Almost 40% of Stamp Duty Raised in Q3 Subject to 3% Surcharge

Almost 40% of Stamp Duty Raised in Q3 Subject to 3% Surcharge

Commenting on the Government’s statistics, London chartered accountants Blick Rothenberg claims that the figures prove that the introduction of the 3% surcharge was effectively a “back door” tax rise.

The Government’s quarterly Stamp Duty data, which was updated on Friday, shows that the additional 3% surcharge for buy-to-let landlords and second homeowners has collected an extra £670m for the Treasury since its introduction on 1st April 2016.
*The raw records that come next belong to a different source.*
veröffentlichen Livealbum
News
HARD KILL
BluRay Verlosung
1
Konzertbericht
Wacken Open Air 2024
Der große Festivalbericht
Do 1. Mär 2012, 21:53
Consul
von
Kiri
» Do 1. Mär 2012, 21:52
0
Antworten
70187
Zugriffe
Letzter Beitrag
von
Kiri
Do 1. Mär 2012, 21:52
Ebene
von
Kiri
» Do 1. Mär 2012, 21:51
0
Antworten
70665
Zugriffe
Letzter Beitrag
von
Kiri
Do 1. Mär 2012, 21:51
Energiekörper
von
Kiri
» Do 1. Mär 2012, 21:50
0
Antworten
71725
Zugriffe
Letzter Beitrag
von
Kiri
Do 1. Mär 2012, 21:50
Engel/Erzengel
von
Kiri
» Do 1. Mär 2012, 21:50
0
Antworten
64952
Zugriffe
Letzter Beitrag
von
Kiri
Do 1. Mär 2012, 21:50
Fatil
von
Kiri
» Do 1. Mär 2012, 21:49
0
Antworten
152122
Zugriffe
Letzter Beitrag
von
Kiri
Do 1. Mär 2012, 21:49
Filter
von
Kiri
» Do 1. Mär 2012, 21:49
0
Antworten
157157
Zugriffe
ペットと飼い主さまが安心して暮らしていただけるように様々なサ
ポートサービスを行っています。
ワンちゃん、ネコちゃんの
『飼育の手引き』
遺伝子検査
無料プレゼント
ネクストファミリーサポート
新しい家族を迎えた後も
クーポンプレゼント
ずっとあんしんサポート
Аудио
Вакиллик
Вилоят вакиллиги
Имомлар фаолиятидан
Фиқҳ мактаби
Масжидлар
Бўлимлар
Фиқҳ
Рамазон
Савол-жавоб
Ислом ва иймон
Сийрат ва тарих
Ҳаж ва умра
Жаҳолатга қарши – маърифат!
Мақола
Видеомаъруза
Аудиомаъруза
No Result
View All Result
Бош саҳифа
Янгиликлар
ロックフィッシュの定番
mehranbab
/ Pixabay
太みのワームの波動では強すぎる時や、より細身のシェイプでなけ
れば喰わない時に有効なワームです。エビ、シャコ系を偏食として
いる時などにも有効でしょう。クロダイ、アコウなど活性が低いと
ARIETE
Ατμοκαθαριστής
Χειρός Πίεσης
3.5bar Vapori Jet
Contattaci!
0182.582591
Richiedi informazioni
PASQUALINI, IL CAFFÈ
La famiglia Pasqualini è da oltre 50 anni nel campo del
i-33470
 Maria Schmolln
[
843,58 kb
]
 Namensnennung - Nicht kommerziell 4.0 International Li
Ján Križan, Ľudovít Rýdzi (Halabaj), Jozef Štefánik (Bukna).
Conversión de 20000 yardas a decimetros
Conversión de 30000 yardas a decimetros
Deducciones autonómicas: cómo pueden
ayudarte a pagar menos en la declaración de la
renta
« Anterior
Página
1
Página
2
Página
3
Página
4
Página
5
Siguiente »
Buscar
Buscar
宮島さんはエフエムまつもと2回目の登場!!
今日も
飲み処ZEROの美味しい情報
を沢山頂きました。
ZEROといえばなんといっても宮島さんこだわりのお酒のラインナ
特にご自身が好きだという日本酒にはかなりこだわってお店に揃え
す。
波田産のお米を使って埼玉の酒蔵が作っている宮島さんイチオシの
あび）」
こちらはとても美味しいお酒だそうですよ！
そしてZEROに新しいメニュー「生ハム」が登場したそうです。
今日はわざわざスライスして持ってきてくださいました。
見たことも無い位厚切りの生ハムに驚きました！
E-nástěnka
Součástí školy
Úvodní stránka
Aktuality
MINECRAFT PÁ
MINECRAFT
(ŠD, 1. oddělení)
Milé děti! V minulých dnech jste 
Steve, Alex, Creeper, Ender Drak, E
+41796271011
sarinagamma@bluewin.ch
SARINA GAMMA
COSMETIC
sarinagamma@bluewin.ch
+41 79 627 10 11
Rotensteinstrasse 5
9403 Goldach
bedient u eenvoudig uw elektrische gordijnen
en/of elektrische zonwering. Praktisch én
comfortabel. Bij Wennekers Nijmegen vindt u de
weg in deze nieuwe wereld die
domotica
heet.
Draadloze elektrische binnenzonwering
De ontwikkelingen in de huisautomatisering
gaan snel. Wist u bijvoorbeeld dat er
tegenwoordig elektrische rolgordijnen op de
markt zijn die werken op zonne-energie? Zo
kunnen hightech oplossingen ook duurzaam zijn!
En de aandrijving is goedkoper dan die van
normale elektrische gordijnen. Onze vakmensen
The statistics also show that the Stamp Duty receipts for Q3 2016 are the highest for one quarter in the past eight years. Almost 40% (39.13%) of the Stamp Duty receipts collected during this period were subject to the 3% surcharge.

A partner at Blick Rothenberg, Nimesh Shah, says: “We are probably looking at the highest number of SDLT receipts ever for one quarter. But the fact that nearly 40% comes from property transactions which were subject to the 3% surcharge confirms our suspicions that the introduction of this measure was effectively an increase to SDLT rates by the back door.”

The Government made changes to the way Stamp Duty was calculated in December 2014, removing the cliff-edge method and replacing it with the current progressive rates system. Following the change, there was a significant reduction in Stamp Duty revenue, as buyers purchasing properties under £937,500 were better off under the new system. The Government was prepared for Stamp Duty receipts to decline, and projected that the new system would cost the Treasury £395m in 2014/15 and £760m in 2015/16.

Shah adds: “The introduction of the 3% surcharge from 1st April 2016 rebalances that lost tax revenue from the earlier change, and the latest figures would confirm that it worked.”

Paul Haywood-Schiefer, Assistant Manager at Blick Rothenberg, also comments: “This is almost a 100% increase on the position in Q2 of 2016, where the sales of second or additional properties only amounted 21% of the total SDLT receipts. The likelihood is though that many of the sales of second or additional properties had been rushed through in March to beat the 3% rise.

“Whilst Q4 of 2015 and Q1 of 2016 saw 112,560 more residential sales than Q2 and Q3 of 2016 (689,720 to 577,160), the tax receipts collected were £477m less (£3,707m to £4,184m). It is clear that the additional 3% is making a difference.”